— Я был в Зоммердорфе. Но в низеньком домике с черепичной крышей, где когда-то жила Марта, теперь живут другие… В небольшом сельском баре, куда меня загнал неожиданный дождь, словоохотливая хозяйка, подав мне чашку кофе и кусок чудесного бисквита, сразу полюбопытствовала: откуда я, какие дела меня привели в Зоммердорф. Я сказал о цели моего посещения. Лицо женщины вдруг погрустнело, затем помрачнело, как на похоронах. Она отвернулась, осенила себя крестом, но я успел заметить и то, как она поспешно отерла глаза тыльной стороной большой жилистой кисти.
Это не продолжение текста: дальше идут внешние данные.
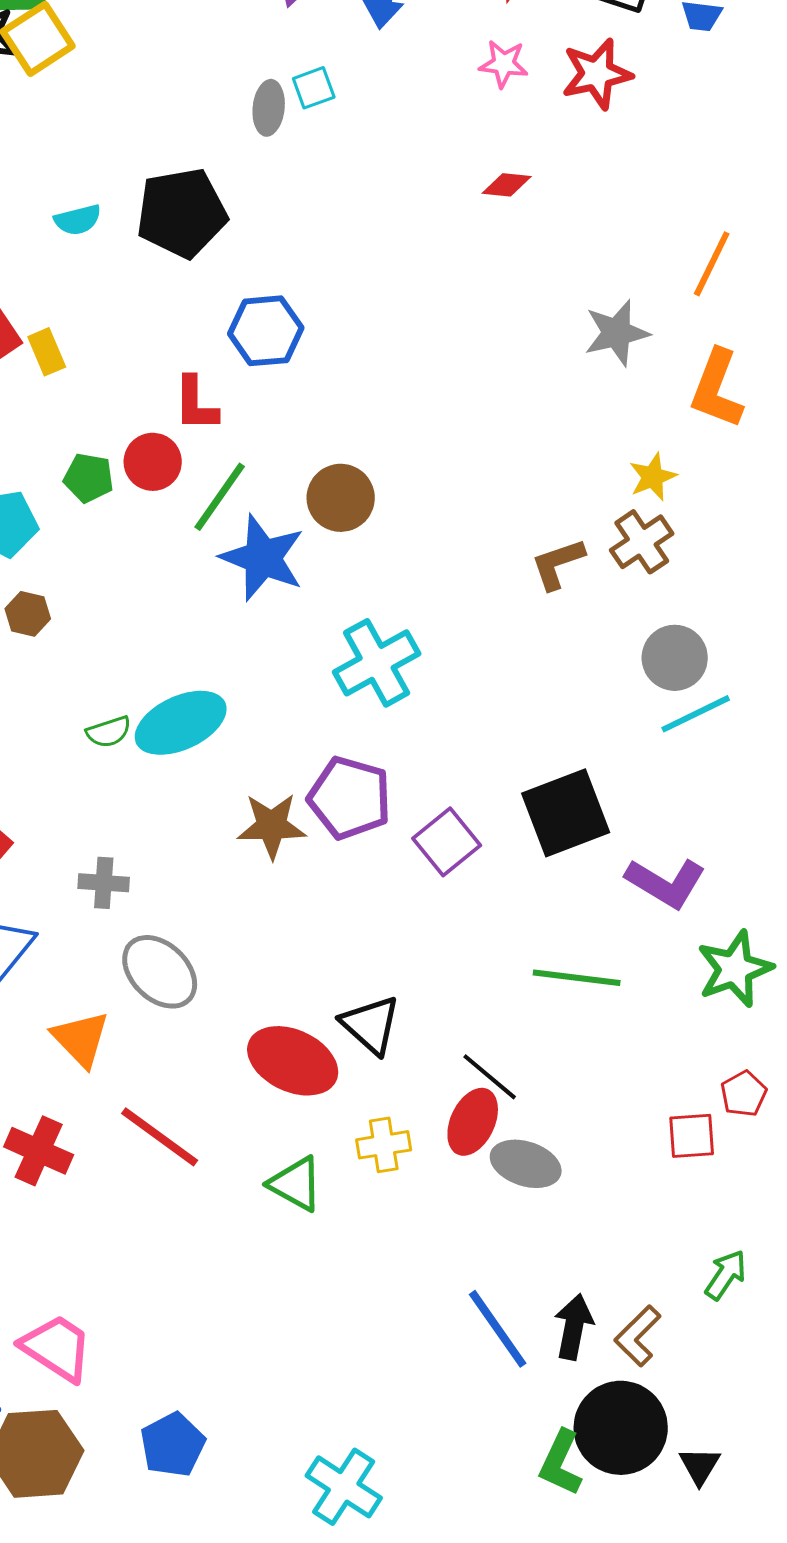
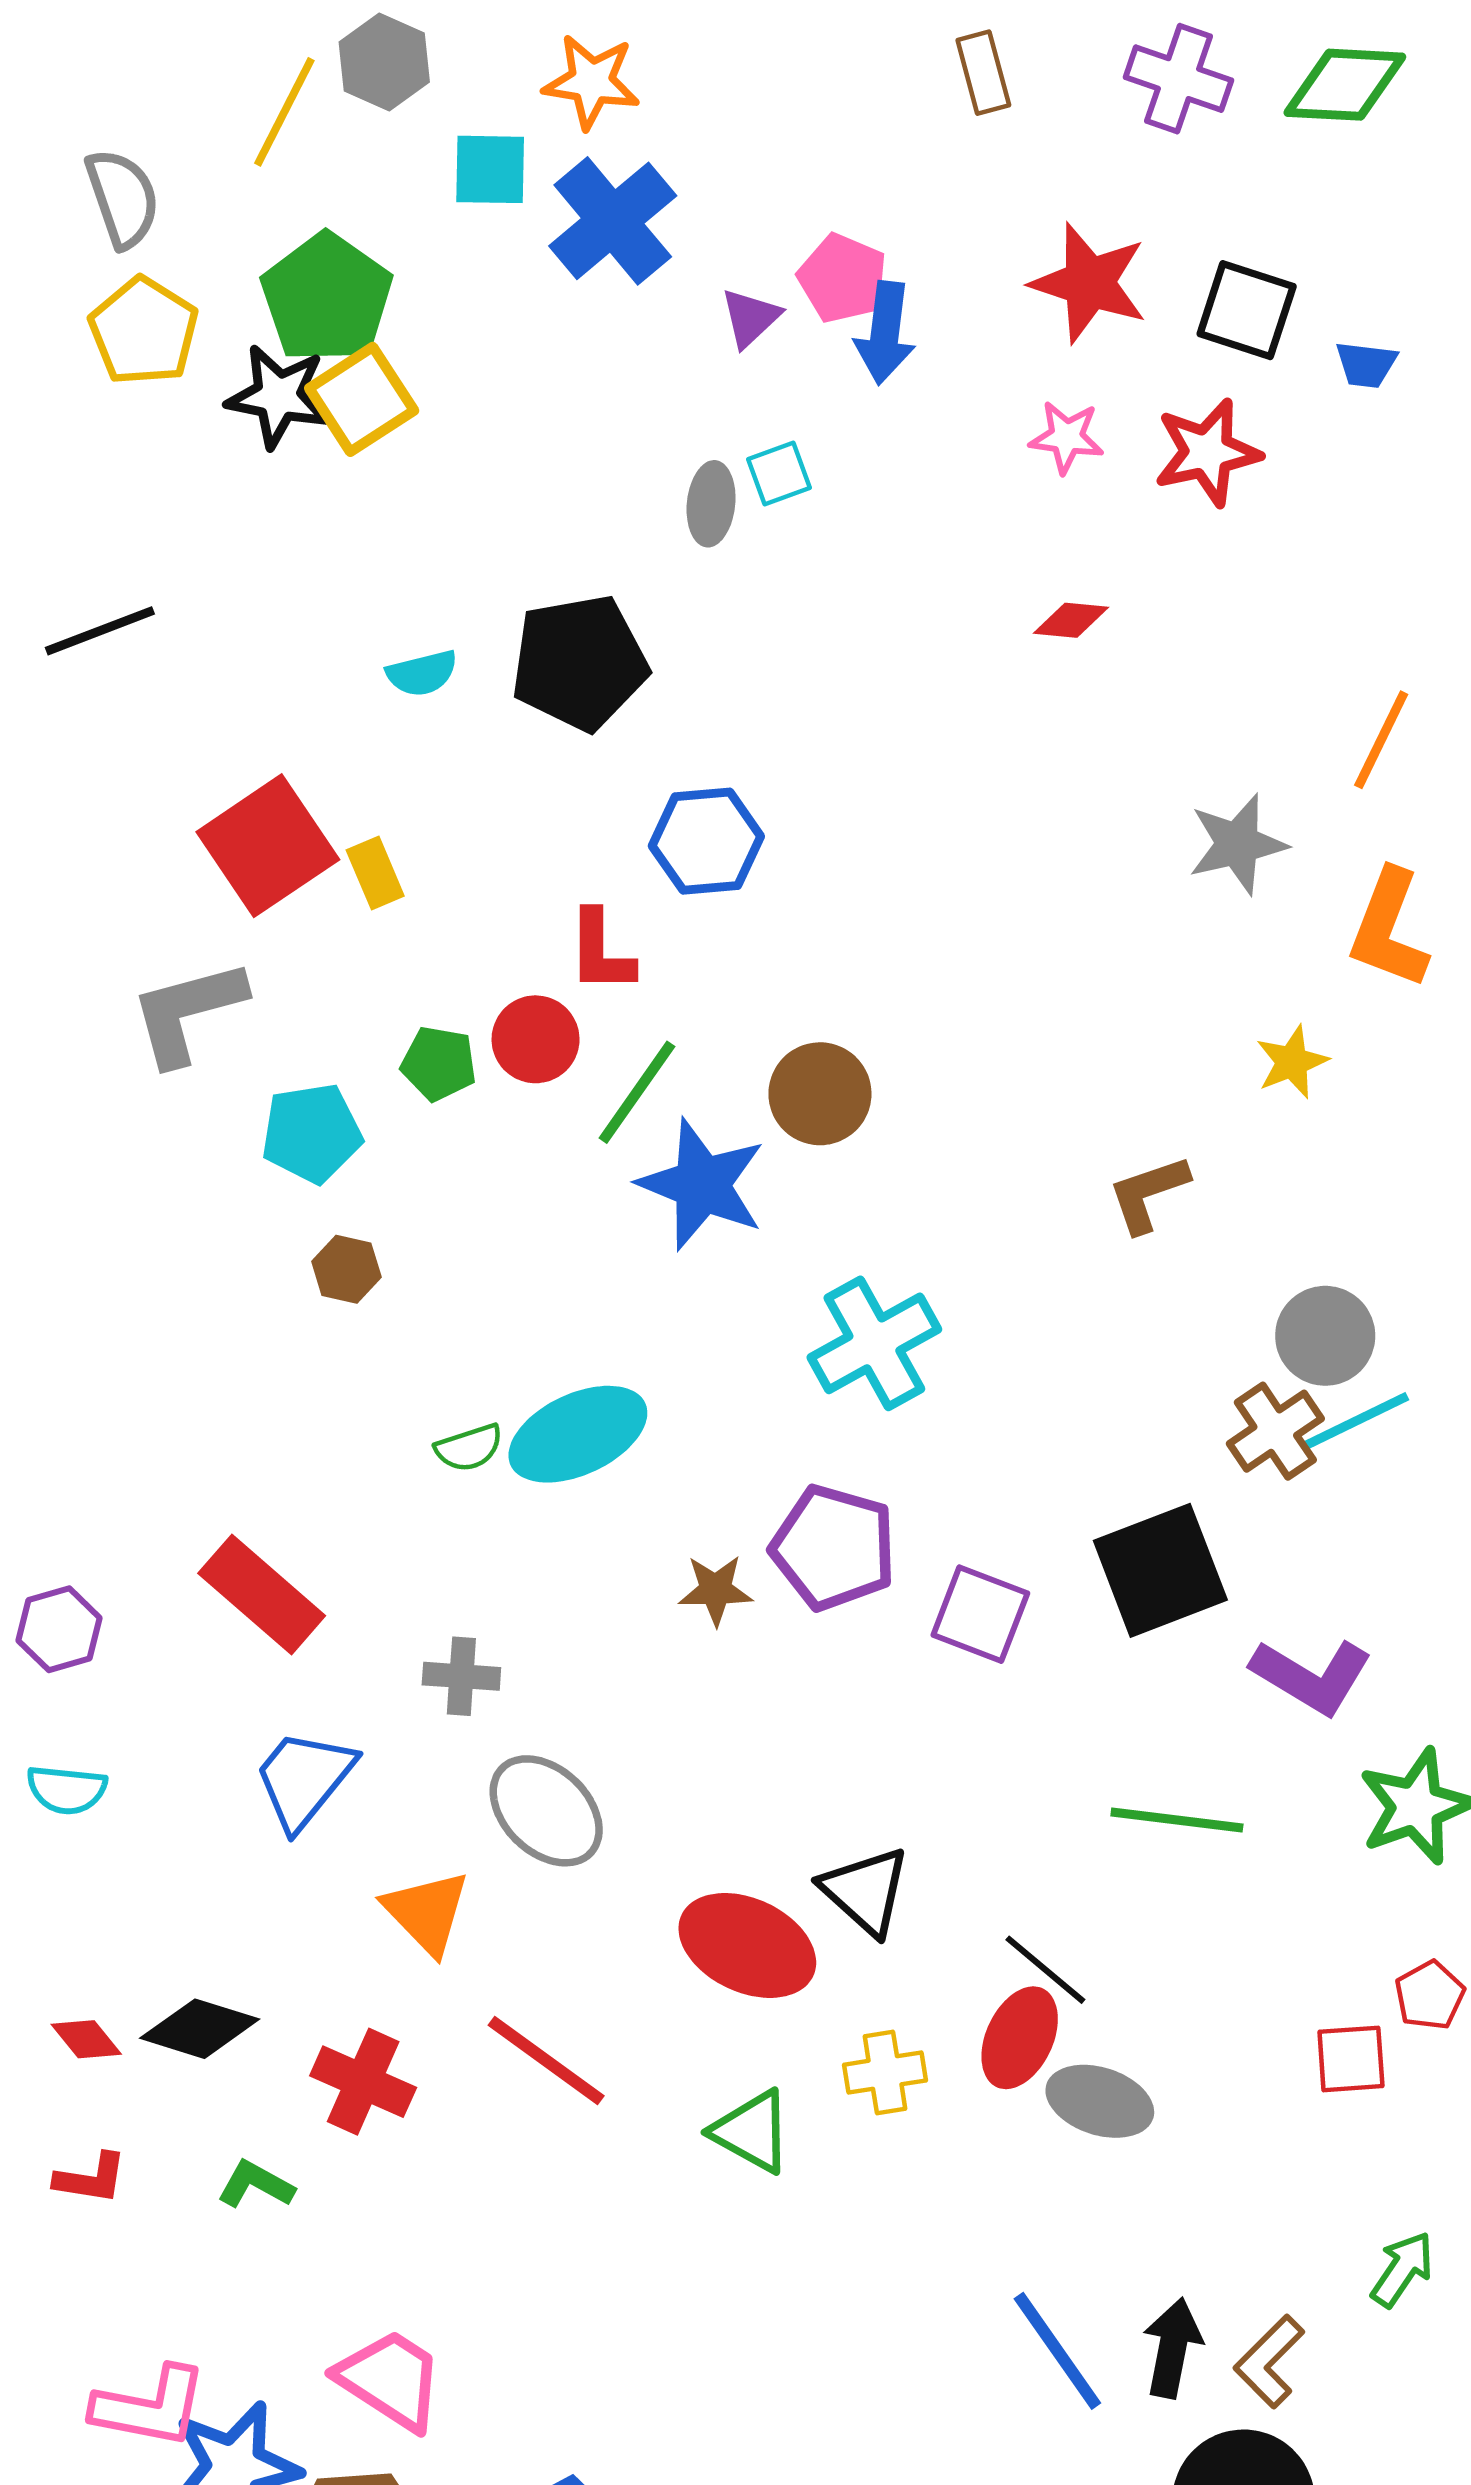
brown cross: (642, 542) -> (1275, 1431), moved
brown star: (272, 826) -> (716, 1590), size x0.7
purple square: (447, 842) -> (980, 1614), turned -30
«Всякий, кто считает, что он твердо стоит на ногах, — сказала она, — должен быть осторожным, чтобы не оступиться. Конечно, я близко знала фрау Дюрер и ее дочь Марту. Слава богу, с фрау Дюрер мы прожили по соседству без малого шестьдесят лет, прожили в мире и полном согласии… А когда Марта собралась уходить в город на заработки, помнится, я предостерегала: от города добра не ждите». — Она умолкла и немного погодя опять заговорила: — Нет, право, ведь это же до сих пор у меня в голове не укладывается… Марта была девушка скромная, всех покоряла своей приветливостью, своей доброй натурой. И заметьте, молодой господин, она была набожна… Как же ты могла забыть бога, забыть стыд и честь? А иначе сгинет твое доброе имя… — она словно забыла про меня и говорила с глазу на глаз с Мартой. — Он сын хозяина ресторана, а ты? Надо знать свое место в жизни…»
Я напомнил ей о себе, спросив: «Скажите, где Марта теперь?»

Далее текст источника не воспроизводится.